===== DATA EXCERPTS
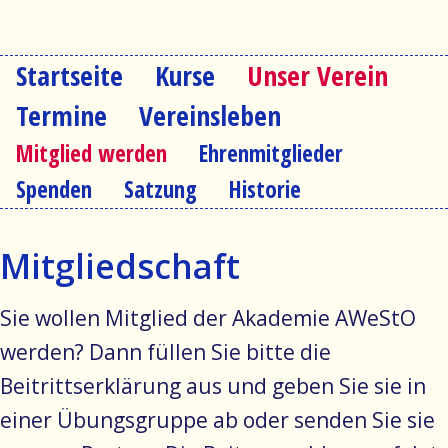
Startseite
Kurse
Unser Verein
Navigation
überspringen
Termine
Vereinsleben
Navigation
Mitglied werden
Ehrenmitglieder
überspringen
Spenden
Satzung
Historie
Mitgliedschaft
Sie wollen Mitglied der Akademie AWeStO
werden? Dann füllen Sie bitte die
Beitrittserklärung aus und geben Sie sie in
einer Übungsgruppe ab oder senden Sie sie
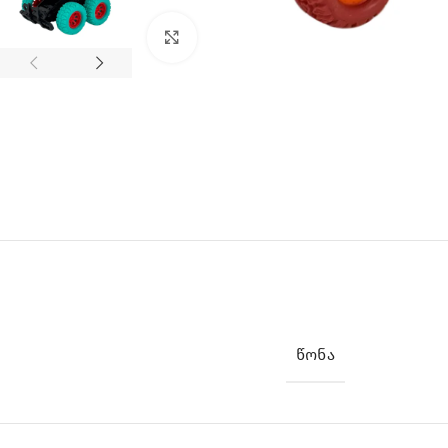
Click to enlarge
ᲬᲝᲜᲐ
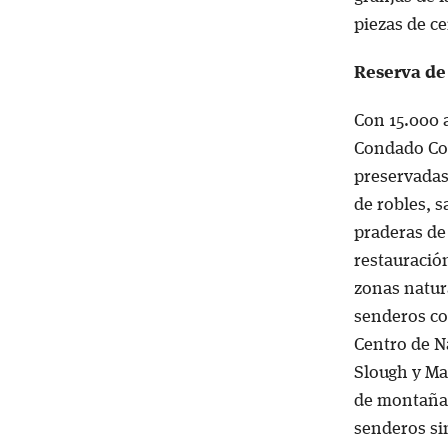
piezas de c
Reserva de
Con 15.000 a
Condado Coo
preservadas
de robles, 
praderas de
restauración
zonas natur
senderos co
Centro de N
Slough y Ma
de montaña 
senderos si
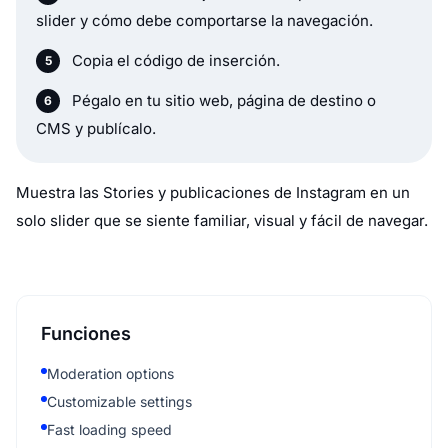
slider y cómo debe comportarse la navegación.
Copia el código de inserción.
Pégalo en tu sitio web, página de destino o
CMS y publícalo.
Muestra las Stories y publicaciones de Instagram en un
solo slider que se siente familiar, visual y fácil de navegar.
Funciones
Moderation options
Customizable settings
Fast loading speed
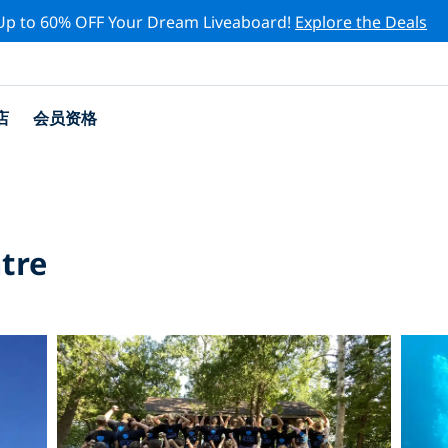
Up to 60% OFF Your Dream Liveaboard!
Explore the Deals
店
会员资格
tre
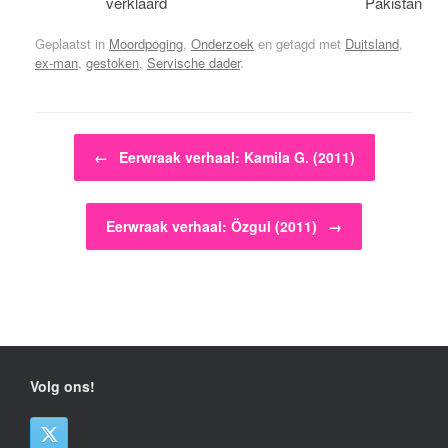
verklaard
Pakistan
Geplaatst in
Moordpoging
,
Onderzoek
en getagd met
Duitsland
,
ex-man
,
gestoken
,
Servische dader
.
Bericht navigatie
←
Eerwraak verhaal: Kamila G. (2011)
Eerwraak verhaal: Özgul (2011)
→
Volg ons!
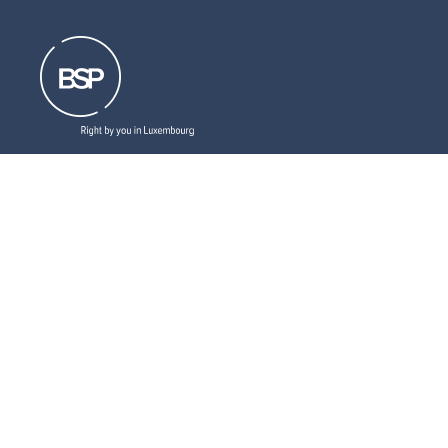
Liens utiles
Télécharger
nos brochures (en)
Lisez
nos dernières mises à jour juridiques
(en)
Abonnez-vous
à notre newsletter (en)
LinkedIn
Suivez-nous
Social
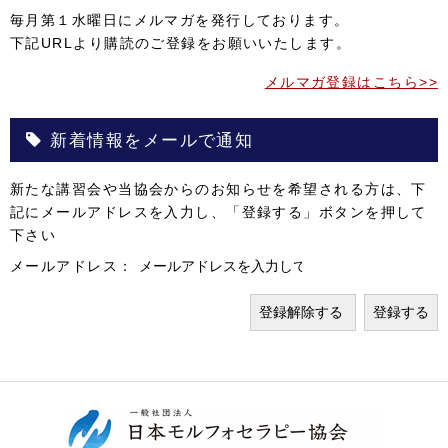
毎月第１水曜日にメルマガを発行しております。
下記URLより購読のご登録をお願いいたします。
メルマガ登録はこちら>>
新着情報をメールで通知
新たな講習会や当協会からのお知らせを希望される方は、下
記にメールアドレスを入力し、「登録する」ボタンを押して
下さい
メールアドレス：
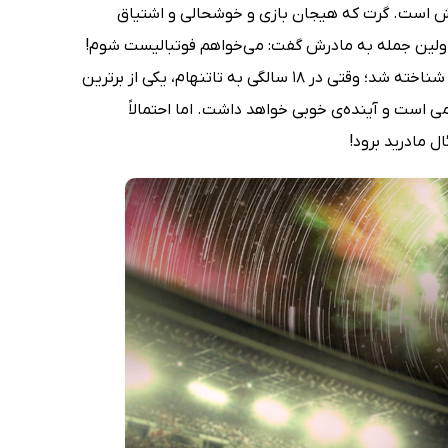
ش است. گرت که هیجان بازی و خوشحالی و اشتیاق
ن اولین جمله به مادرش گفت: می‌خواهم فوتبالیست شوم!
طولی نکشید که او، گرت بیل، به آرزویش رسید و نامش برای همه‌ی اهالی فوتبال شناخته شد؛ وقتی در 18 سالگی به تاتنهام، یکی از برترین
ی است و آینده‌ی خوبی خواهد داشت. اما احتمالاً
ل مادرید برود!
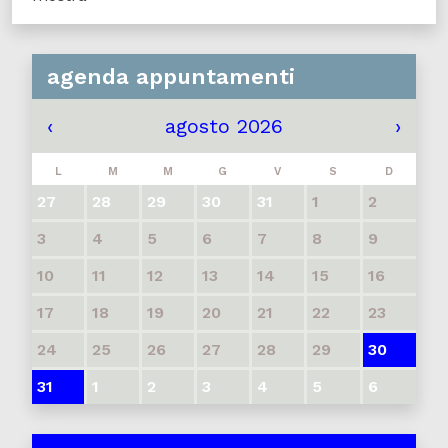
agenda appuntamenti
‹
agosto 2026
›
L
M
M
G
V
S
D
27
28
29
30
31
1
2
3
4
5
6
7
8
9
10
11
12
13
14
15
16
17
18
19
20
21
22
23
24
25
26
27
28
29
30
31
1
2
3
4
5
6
==========
===== DATA EXCERPTS
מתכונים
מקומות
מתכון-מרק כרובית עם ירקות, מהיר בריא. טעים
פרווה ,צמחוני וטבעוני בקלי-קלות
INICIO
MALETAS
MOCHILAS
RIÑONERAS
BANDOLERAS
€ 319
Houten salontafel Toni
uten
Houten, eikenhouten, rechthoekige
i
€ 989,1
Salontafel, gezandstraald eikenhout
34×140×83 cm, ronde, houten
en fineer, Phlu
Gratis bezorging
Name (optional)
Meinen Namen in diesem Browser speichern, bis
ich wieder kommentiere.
==========
===== DATA EXCERPTS
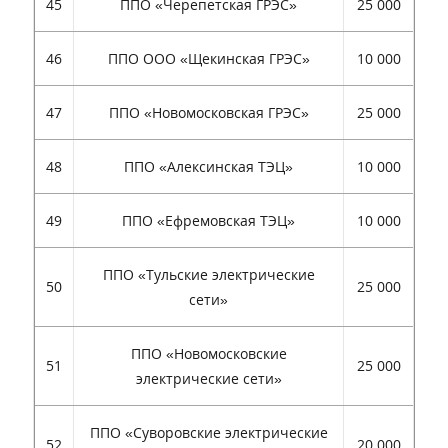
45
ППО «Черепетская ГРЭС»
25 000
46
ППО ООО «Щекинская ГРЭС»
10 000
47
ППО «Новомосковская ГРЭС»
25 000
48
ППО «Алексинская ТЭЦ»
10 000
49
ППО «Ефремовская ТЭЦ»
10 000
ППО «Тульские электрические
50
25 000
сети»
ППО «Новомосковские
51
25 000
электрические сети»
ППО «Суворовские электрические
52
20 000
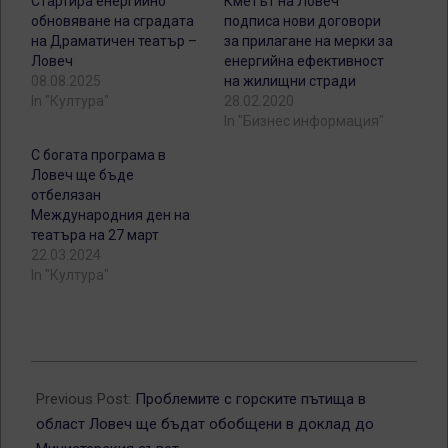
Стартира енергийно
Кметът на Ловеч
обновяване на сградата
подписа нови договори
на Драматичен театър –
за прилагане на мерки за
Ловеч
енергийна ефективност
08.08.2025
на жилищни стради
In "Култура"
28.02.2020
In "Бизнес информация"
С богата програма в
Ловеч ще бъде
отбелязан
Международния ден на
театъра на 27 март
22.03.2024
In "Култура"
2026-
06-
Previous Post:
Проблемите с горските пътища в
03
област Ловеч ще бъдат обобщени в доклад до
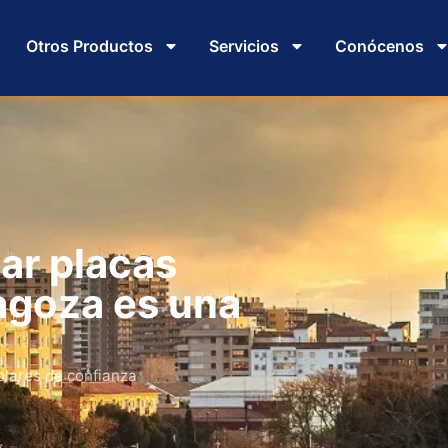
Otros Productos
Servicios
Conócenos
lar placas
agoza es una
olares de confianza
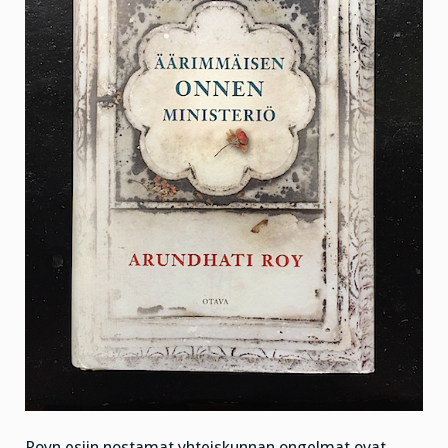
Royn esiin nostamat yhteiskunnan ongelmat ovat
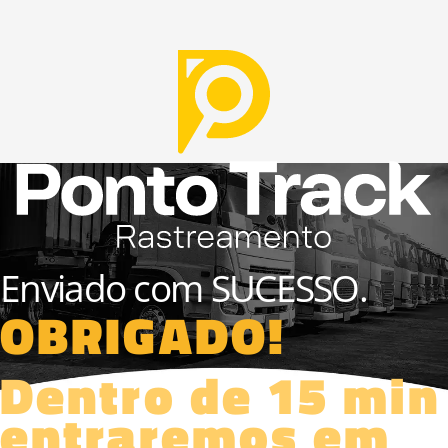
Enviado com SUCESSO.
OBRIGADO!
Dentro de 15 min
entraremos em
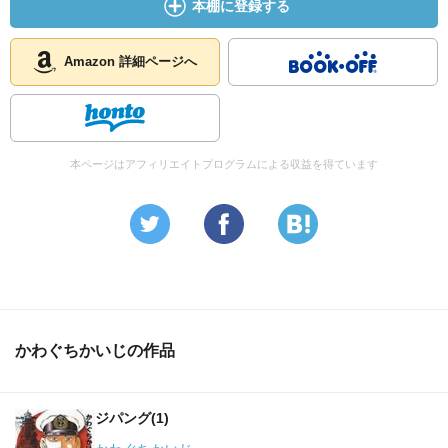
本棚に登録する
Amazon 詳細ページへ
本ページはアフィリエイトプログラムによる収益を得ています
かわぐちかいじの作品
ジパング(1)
==========
▶ TASK STATEMENT: Which lines of the records above contain the word "электрические"? Copy each of them.

▶ ANSWER TO THE PROBLEM:
ППО «Тульские электрические
электрические сети»
ППО «Суворовские электрические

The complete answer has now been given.